Kenya, April 20,2026 - The Kenya Revenue Authority (KRA) has directed all fuel stations across the country to update their invoicing systems to reflect the reduced 8% VAT on fuel for the next 90 days.
The move comes days after President William Ruto signed the Value Added Tax (Amendment) Bill, reducing fuel VAT from 16 percent to 8 percent for 90 days to cushion the country against global fuel price hikes.
The tax man has said that all petrol stations must configure the systems to apply the new rate for transactions between April 15 and July 14, 2026, and align with the eTIMS platform.
The authority has urged fuel retailers using third-party Tax Invoicing Solutions (TIS) to also introduce a new category for the 8 per cent rate.

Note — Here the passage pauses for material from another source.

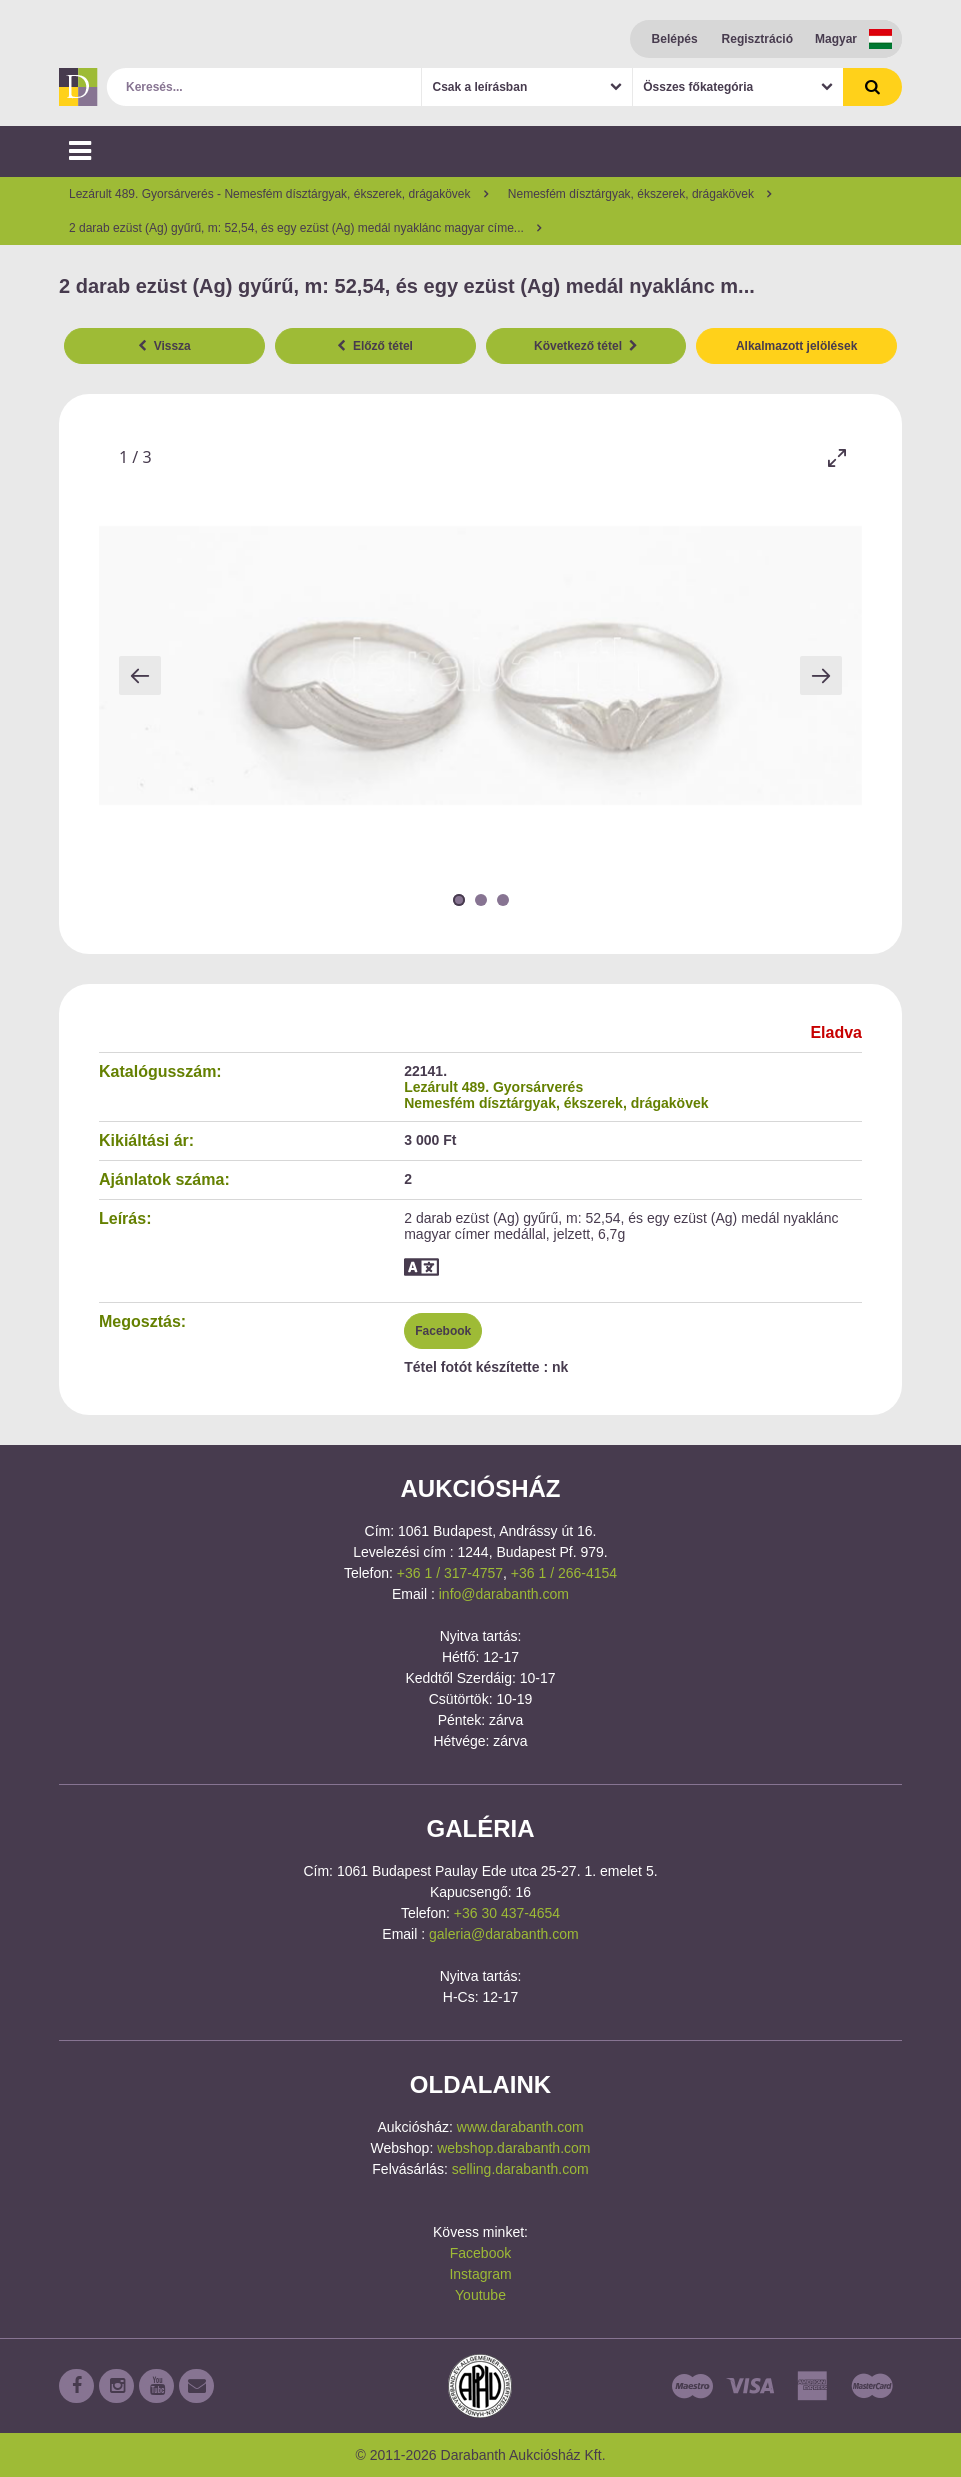 The image size is (961, 2477). I want to click on Instagram, so click(480, 2274).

These retailers must also ensure that they update their classification codes in line with the global United Nations Standard Products and Services Code (UNSPSC).
The Head of State signed into law the bill, which was sponsored by National Assembly Majority Leader Kimani Ichung'wah on Friday, April 17.
This followed a request from the Executive who affirmed that it will be fundamental in stabilising petroleum supply and prices amid the ongoing conflict in the Middle East region.
Under the bill, Treasury Cabinet Secretary John Mbadi is allowed to extend this relief for an additional 90 days if necessary.
The Energy and Petroleum Regulatory Authority (EPRA) reduced the price of super petrol by Ksh9.37 per litre and diesel by Ksh10.21 per litre, after the tax changes, just a day after it had announced new fuel prices that had triggered uproar among Kenyans.
The regulator announced that motorists will pay Ksh197.0 per litre for Super petrol and Diesel retailing at Ksh196.3 per litre while the price of kerosene remains unchanged, at Ksh152. 78 per litre.